Hello, and thanks for stopping by! I’m a Senior Researcher at Microsoft Research India where I work on Speech Processing for Multilingual Communities. Currently, the focus of my work is on discovering techniques to build NLP and speech processing systems capable of handling code-switching without needing a large amount of code-switched training data. I also work on speech technologies for low resource languages. For up-to-date information about publications, please take a look at my Google Scholar page.

At MSRI, I am part of Project Mélange in which we look at various aspects of code-switching and mixing, including how and why multilinguals code-switch. I have also been an organizer of the Interspeech Special Session on Code-switching from 2017-2019 which we will organize as a workshop co-located with Interspeech 2020.
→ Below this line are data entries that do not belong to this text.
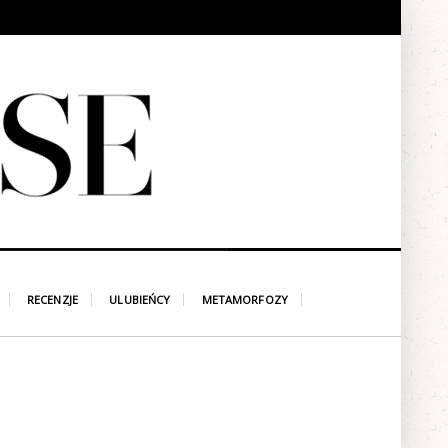
RECENZJE
ULUBIEŃCY
METAMORFOZY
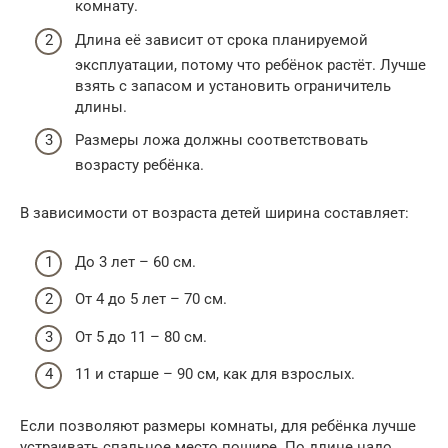
комнату.
Длина её зависит от срока планируемой
эксплуатации, потому что ребёнок растёт. Лучше
взять с запасом и установить ограничитель
длины.
Размеры ложа должны соответствовать
возрасту ребёнка.
В зависимости от возраста детей ширина составляет:
До 3 лет – 60 см.
От 4 до 5 лет – 70 см.
От 5 до 11 – 80 см.
11 и старше – 90 см, как для взрослых.
Если позволяют размеры комнаты, для ребёнка лучше
устраивать спальное место пошире. По длине надо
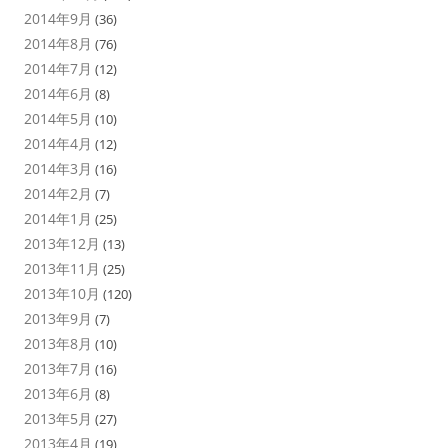
2014年9月
(36)
2014年8月
(76)
2014年7月
(12)
2014年6月
(8)
2014年5月
(10)
2014年4月
(12)
2014年3月
(16)
2014年2月
(7)
2014年1月
(25)
2013年12月
(13)
2013年11月
(25)
2013年10月
(120)
2013年9月
(7)
2013年8月
(10)
2013年7月
(16)
2013年6月
(8)
2013年5月
(27)
2013年4月
(19)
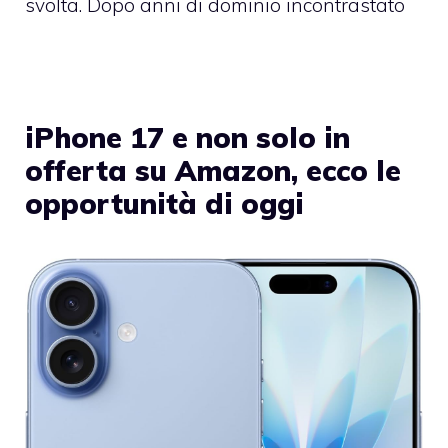
svolta. Dopo anni di dominio incontrastato
iPhone 17 e non solo in
offerta su Amazon, ecco le
opportunità di oggi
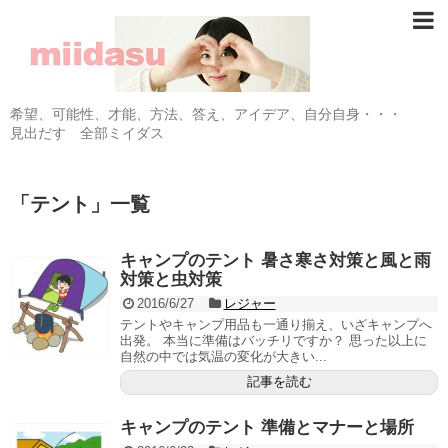
希望、可能性、才能、方法、答え、アイデア、自分自身・・・
見出だす 全部ミイダス
「
テント
」
一覧
キャンプのテント 暑さ寒さ対策と風と雨
対策と虫対策
2016/6/27
レジャー
テントやキャンプ用品も一通り揃え、いざキャンプへ
出発。 本当に準備はバッチリですか？ 思った以上に
自然の中では気温の変化が大きい...
記事を読む
キャンプのテント 準備とマナーと場所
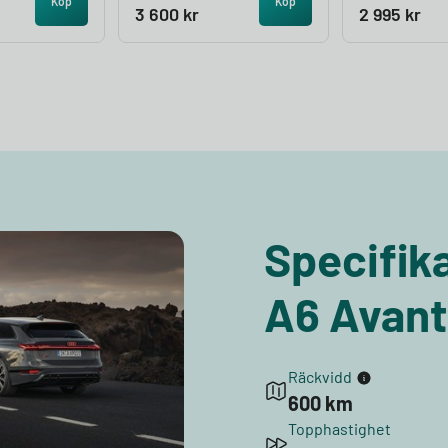
Köp
Köp
3 600
kr
2 995
kr
Specifika
A6 Avant
Räckvidd
600 km
Topphastighet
My research goal is to make all the content in the world available to all the people in the world, regardless of the language they speak, their level of education, their age, gender, and their special needs. So far, my main expertise has been in multilingual systems, particularly in dealing with languages that have very few linguistic resources.

*NEW* Datasets

Code-switched data for the Language Identification shared task organized as part of the First Workshop on Speech Technologies for Code-switching for Multilingual Communities is now available for research use.

I also organized a shared task on ASR for low resource languages in a special session at Interspeech 2018, and we released data from three low-resource Indian languages as part of this challenge which is now available for research use.

Prior to coming to MSR India

I finished my PhD in December 2016 at the Language Technologies Institute, Carnegie Mellon University. I worked on Text-to-Speech systems with my advisor Alan W Black, and my thesis was on pronunciation modeling for low-resource languages. From 2010-2012, I was a Masters student at CMU with Jack Mostow, and I worked on children’s oral reading prosody. I also interned with Microsoft Research India in Summer 2012 and we built a low-vocabulary ASR system for farmers in rural central India.